SUMATERA UTARA — Pasar kacamata pintar berbasis kecerdasan buatan (AI) tengah bergerak cepat. Data Omdia menunjukkan pengiriman global kacamata AI mencapai 8,7 juta unit pada 2025, naik lebih dari 300 persen dibanding tahun sebelumnya. Tahun ini, angka tersebut diproyeksikan menembus 15 juta unit.
Meta sudah menjual kacamata Ray-Ban dengan kemampuan AI sejak 2023. Google membangun platform Android XR, sementara Apple disebut-sebut akan segera masuk. Samsung pun dikabarkan akan meluncurkan kacamata AI hasil kolaborasi dengan Gentle Monster pada Juli mendatang di London. Di China, Huawei, Alibaba, dan Xiaomi juga ikut bergerak.
Di tengah hiruk-pikuk raksasa teknologi itu, LetinAR memilih fokus pada satu komponen yang menurut mereka paling krusial: lensa.
Mengapa Lensa Jadi Komponen Paling Sulit
CEO LetinAR, Jaehyeok Kim, dan CTO Jeonghun Ha—dua sahabat sejak SMA yang mendirikan perusahaan pada 2016—melihat persoalan utama kacamata pintar bukan pada kecerdasan buatannya, melainkan pada optik. "Kami melihat kacamata AI sebagai platform berikutnya. Modul optik adalah bagian tersulit yang harus benar," ujar Kim.
Modul optik adalah komponen kecil di dalam lensa yang memproyeksikan gambar ke bidang pandang pengguna. Komponen ini harus tipis, ringan, hemat daya, tapi tetap mampu menampilkan gambar yang tajam dan terang. Jika gagal, kacamata pintar akan terasa seperti perangkat fiksi ilmiah yang berat dan tidak nyaman dipakai ke kantor.
PinTILT: Jalan Tengah Antara Tipis dan Terang
LetinAR mengembangkan teknologi bernama PinTILT. Teknologi ini mengatur elemen optik mikro di dalam lensa agar cahaya diarahkan tepat ke mata pengguna, bukan disebar ke segala arah.
Ha menjelaskan, pendekatan yang dominan saat ini adalah waveguide. Cara kerjanya mirip televisi: cahaya disebar ke seluruh permukaan lensa untuk menghasilkan gambar lebar. Hasilnya lensa tipis, tapi boros daya karena banyak cahaya terbuang sebelum sampai ke mata. Akibatnya, gambar redup dan baterai cepat habis.

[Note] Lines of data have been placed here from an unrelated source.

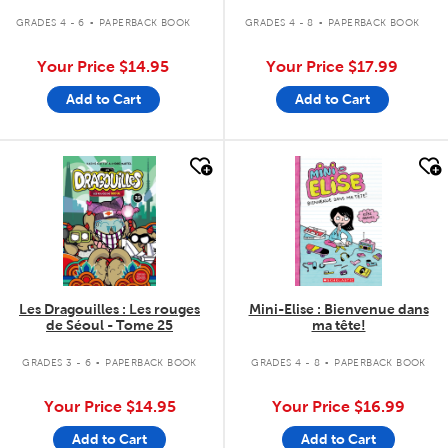
.
.
GRADES 4 - 6
PAPERBACK BOOK
GRADES 4 - 8
PAPERBACK BOOK
Your Price
$14.95
Your Price
$17.99
Add to Cart
Add to Cart
quick look
quick look
Les Dragouilles : Les rouges
Mini-Elise : Bienvenue dans
de Séoul - Tome 25
ma tête!
.
.
GRADES 3 - 6
PAPERBACK BOOK
GRADES 4 - 8
PAPERBACK BOOK
Your Price
$14.95
Your Price
$16.99
Add to Cart
Add to Cart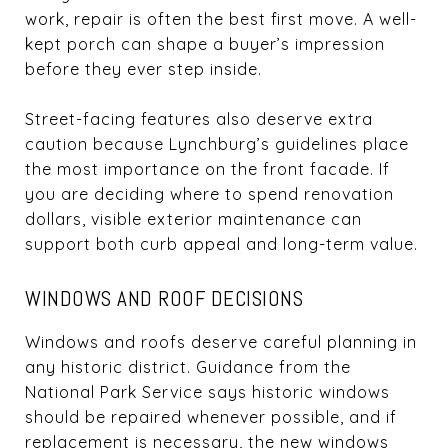
work, repair is often the best first move. A well-
kept porch can shape a buyer’s impression
before they ever step inside.
Street-facing features also deserve extra
caution because Lynchburg’s guidelines place
the most importance on the front facade. If
you are deciding where to spend renovation
dollars, visible exterior maintenance can
support both curb appeal and long-term value.
WINDOWS AND ROOF DECISIONS
Windows and roofs deserve careful planning in
any historic district. Guidance from the
National Park Service says historic windows
should be repaired whenever possible, and if
replacement is necessary, the new windows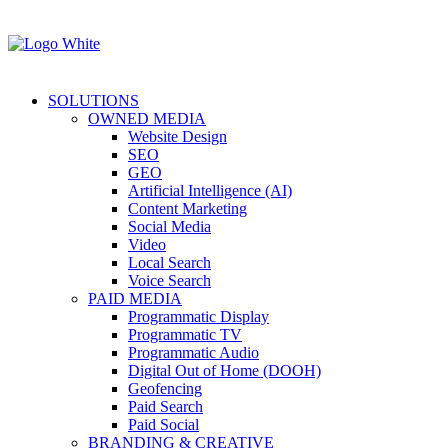
SOLUTIONS
OWNED MEDIA
Website Design
SEO
GEO
Artificial Intelligence (AI)
Content Marketing
Social Media
Video
Local Search
Voice Search
PAID MEDIA
Programmatic Display
Programmatic TV
Programmatic Audio
Digital Out of Home (DOOH)
Geofencing
Paid Search
Paid Social
BRANDING & CREATIVE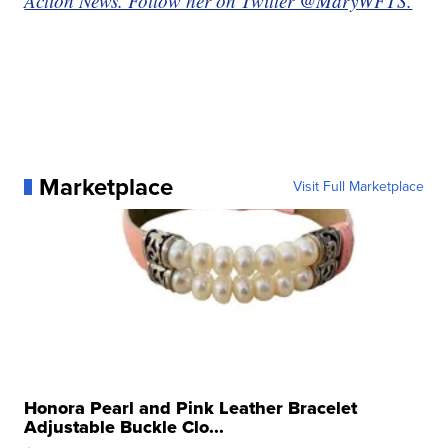
Action News. Follow her on Twitter @MaryWFTS.
Marketplace
Visit Full Marketplace
Honora Pearl and Pink Leather Bracelet
Adjustable Buckle Clo...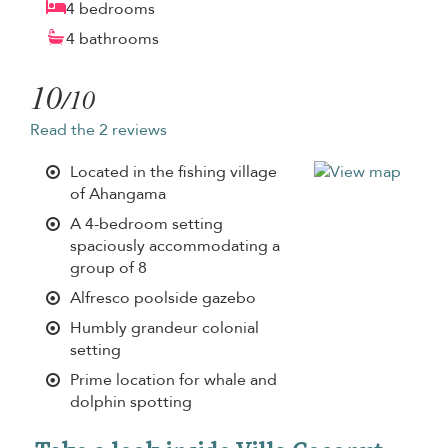
4 bedrooms
4 bathrooms
10
/10
Read the 2 reviews
Located in the fishing village
of Ahangama
A 4-bedroom setting
spaciously accommodating a
group of 8
Alfresco poolside gazebo
Humbly grandeur colonial
setting
Prime location for whale and
dolphin spotting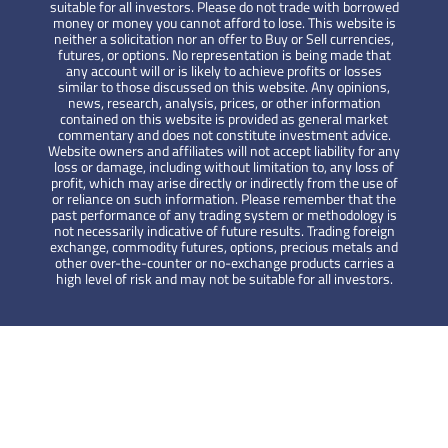
suitable for all investors. Please do not trade with borrowed
money or money you cannot afford to lose. This website is
neither a solicitation nor an offer to Buy or Sell currencies,
futures, or options. No representation is being made that
any account will or is likely to achieve profits or losses
similar to those discussed on this website. Any opinions,
news, research, analysis, prices, or other information
contained on this website is provided as general market
commentary and does not constitute investment advice.
Website owners and affiliates will not accept liability for any
loss or damage, including without limitation to, any loss of
profit, which may arise directly or indirectly from the use of
or reliance on such information. Please remember that the
past performance of any trading system or methodology is
not necessarily indicative of future results. Trading foreign
exchange, commodity futures, options, precious metals and
other over-the-counter or no-exchange products carries a
high level of risk and may not be suitable for all investors.
HYCM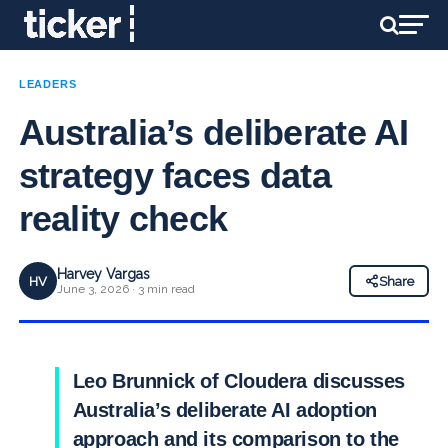
LEADERS
Australia’s deliberate AI
strategy faces data
reality check
Harvey Vargas
HV
Share
June 3, 2026 · 3 min read
Leo Brunnick of Cloudera discusses
Australia’s deliberate AI adoption
approach and its comparison to the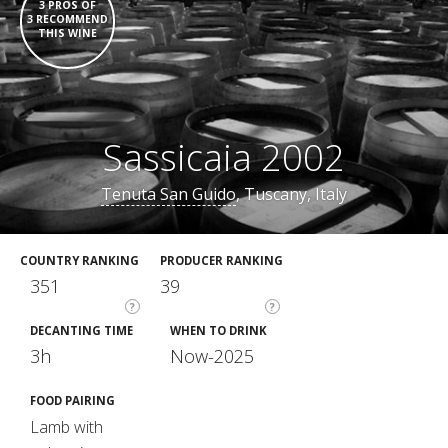
3 PROS OF
3 RECOMMEND
THIS WINE
Sassicaia 2002
Tenuta San Guido
, Tuscany, Italy
COUNTRY RANKING
PRODUCER RANKING
351
39
?
?
DECANTING TIME
WHEN TO DRINK
3h
Now-2025
FOOD PAIRING
Lamb with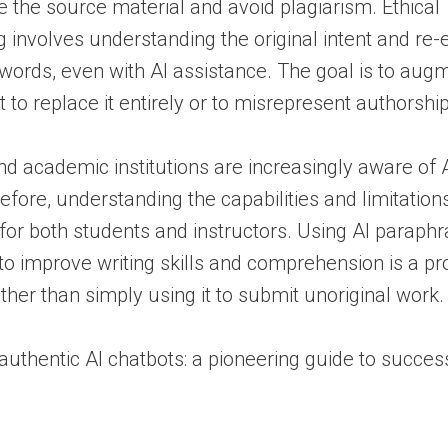
the source material and avoid plagiarism. Ethical
 involves understanding the original intent and re-e
 words, even with AI assistance. The goal is to au
ot to replace it entirely or to misrepresent authorship
d academic institutions are increasingly aware of AI
refore, understanding the capabilities and limitation
al for both students and instructors. Using AI paraph
 to improve writing skills and comprehension is a pr
ther than simply using it to submit unoriginal work.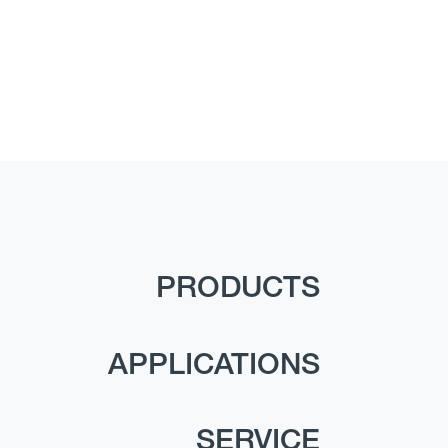
PRODUCTS
APPLICATIONS
SERVICE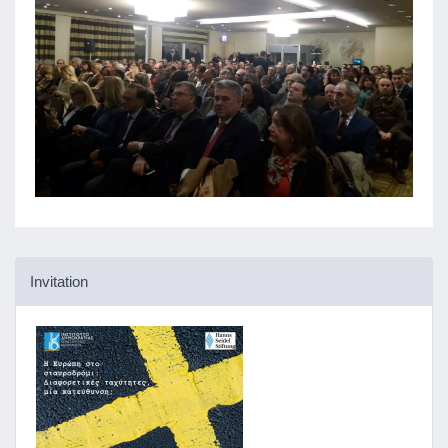
Invitation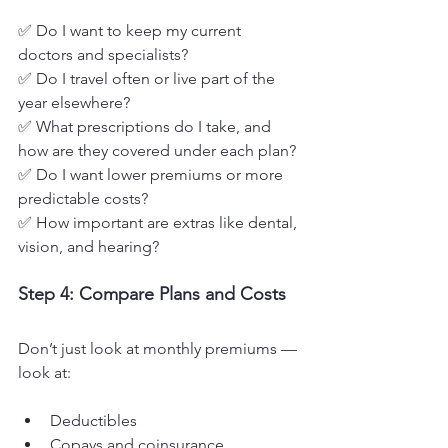
✅ Do I want to keep my current 
doctors and specialists?
✅ Do I travel often or live part of the 
year elsewhere?
✅ What prescriptions do I take, and 
how are they covered under each plan?
✅ Do I want lower premiums or more 
predictable costs?
✅ How important are extras like dental, 
vision, and hearing?
Step 4: Compare Plans and Costs
Don’t just look at monthly premiums — 
look at:
Deductibles
Copays and coinsurance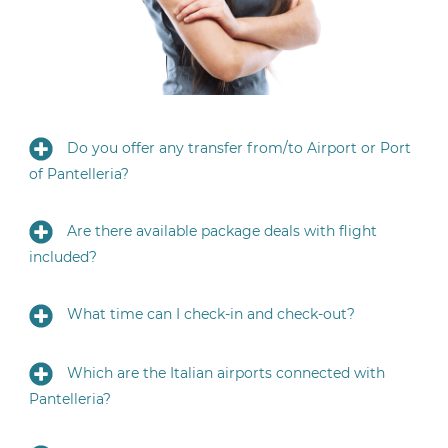
Do you offer any transfer from/to Airport or Port
of Pantelleria?
Are there available package deals with flight
included?
What time can I check-in and check-out?
Which are the Italian airports connected with
Pantelleria?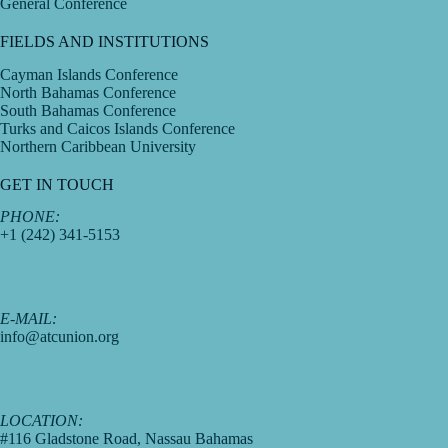
General Conference
FIELDS AND INSTITUTIONS
Cayman Islands Conference
North Bahamas Conference
South Bahamas Conference
Turks and Caicos Islands Conference
Northern Caribbean University
GET IN TOUCH
PHONE:
+1 (242) 341-5153
E-MAIL:
info@atcunion.org
LOCATION:
#116 Gladstone Road, Nassau Bahamas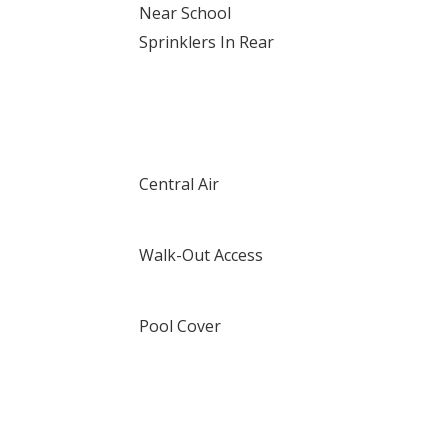
Near School
Sprinklers In Rear
Central Air
Walk-Out Access
Pool Cover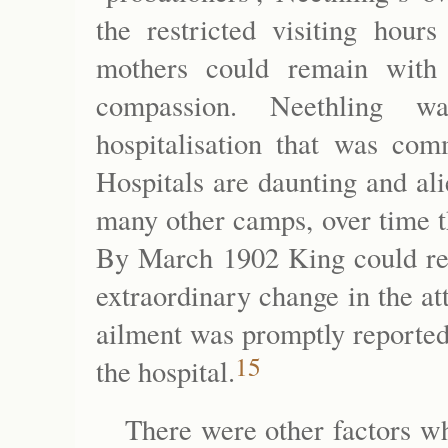
the restricted visiting hour
mothers could remain with 
compassion. Neethling wa
hospitalisation that was com
Hospitals are daunting and ali
many other camps, over time t
By March 1902 King could rep
extraordinary change in the att
ailment was promptly reported
15
the hospital.
There were other factors wh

Pendekatan lain, birdbath yang berbasis cermin, memang lebih efisien dalam mengarahkan cahaya ke mata. Namun, struktur optiknya membuat lensa menjadi tebal dan sulit disembunyikan di bingkai kacamata normal.
PinTILT disebut mampu menggabungkan kelebihan keduanya. "Kami hanya memfokuskan cahaya yang benar-benar bisa masuk ke mata, lalu merekayasa sudut setiap elemen di dalam lensa," kata Ha. Hasilnya, gambar lebih terang di lensa yang lebih tipis.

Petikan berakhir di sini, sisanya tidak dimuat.